Zhang ha anche presentato i punti di forza e di debolezza delle metanalisi. Tra i punti di forza vi sono l’ampia esperienza in molteplici setting e l’inclusione di studi randomizzati, l’elevata sensibilità dei test utilizzati e i metodi di analisi rigorosi che erano stati discussi con l’Fda. Tuttavia, sono stati identificati come limitazioni l’eterogeneità nei disegni degli studi, le variazioni nelle metodiche utilizzate per MRD e l’impatto sconosciuto del setting di malattia.

La decisione dell’ODAC
La prima domanda posta durante la discussione riguardava l’adeguatezza dei dati disponibili a supportare l’uso della MRD come endpoint per supportare l’approvazione accelerata di una nuova terapia per il mieloma multiplo.
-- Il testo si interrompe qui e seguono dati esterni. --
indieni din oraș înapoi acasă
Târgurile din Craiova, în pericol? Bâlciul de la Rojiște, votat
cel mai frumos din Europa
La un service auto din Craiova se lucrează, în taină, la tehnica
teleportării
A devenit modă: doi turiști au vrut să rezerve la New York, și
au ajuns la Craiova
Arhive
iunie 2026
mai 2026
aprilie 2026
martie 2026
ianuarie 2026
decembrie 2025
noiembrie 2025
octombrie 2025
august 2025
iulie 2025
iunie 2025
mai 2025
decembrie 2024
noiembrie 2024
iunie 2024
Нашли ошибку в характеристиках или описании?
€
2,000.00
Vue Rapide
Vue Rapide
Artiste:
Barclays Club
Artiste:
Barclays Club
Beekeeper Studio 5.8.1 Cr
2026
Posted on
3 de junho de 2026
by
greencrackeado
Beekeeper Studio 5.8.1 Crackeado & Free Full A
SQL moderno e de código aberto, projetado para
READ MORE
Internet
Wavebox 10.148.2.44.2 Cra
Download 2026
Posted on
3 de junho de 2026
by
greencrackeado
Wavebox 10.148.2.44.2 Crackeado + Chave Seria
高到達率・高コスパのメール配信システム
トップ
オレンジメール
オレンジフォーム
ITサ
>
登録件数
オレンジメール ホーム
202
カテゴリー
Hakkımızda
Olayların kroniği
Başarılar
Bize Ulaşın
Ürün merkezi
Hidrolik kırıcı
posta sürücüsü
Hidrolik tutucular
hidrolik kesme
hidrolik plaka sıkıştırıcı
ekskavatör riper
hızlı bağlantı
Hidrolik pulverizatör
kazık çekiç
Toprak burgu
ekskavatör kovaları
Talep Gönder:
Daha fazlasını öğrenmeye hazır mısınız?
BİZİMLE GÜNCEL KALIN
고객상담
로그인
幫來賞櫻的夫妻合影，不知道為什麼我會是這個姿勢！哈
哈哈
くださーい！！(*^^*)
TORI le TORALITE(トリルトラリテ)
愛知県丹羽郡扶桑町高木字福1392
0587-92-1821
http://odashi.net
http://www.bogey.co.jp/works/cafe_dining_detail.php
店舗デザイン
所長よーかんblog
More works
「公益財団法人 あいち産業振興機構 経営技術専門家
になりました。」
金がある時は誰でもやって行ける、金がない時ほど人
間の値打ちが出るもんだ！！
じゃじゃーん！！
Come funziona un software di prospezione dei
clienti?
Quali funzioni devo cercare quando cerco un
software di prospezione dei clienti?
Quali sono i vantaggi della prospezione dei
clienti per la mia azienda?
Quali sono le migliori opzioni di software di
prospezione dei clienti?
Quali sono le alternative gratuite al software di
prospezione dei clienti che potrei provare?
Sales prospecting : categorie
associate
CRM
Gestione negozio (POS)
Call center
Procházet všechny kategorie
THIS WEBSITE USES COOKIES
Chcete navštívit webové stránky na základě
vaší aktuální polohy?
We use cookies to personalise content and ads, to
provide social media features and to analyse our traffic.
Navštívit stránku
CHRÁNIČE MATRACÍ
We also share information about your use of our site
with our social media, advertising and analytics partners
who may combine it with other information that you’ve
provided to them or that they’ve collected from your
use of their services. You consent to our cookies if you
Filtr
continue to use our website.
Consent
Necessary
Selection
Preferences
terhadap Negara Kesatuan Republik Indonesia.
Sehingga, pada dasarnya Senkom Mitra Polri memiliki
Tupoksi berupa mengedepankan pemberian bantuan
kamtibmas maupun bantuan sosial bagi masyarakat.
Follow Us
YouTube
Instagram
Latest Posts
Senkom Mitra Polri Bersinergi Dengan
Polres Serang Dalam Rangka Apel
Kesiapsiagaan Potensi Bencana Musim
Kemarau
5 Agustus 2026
«Quando si esaminano i dati, in particolare quelli a livello di paziente, penso che sia chiaro che soddisfano i criteri per l’approvazione accelerata. Penso che questo sia uno dei test più prognostici che abbiamo visto nella malattia», ha affermato Christopher Lieu, membro dell’ODAC e professore associato di medicina presso lo University of Colorado Cancer Center di Aurora.

«In termini di significato biologico…c’è certamente una correlazione biologica sulla base della quale, se l’MRD scende al di sotto di un certo valore, probabilmente si avrà una risposta più lunga al trattamento. I responder vanno meglio», ha aggiunto Thomas Martin, membro dell’ODAC e direttore associato della Divisione di Ematologia/Oncologia presso l’Università della California di San Francisco.

Il secondo argomento di discussione riguardava se i dati disponibili supportassero l’uso della MRD come endpoint in diversi setting di malattia, mentre il terzo riguardava l’accettabilità dei time point per la valutazione dell’MRD. La domanda si cui si è votato chiedeva, appunto, se le prove supportassero l’uso dell’MRD come endpoint valido come base per l’approvazione accelerata di nuove terapie negli studi clinici sul mieloma multiplo.

Il risultato della votazione è stato schiacciante e grazie ad esso l’agenzia probabilmente inizierà a incorporare presto l’impiego di questo endpoint nelle sue valutazioni regolatorie.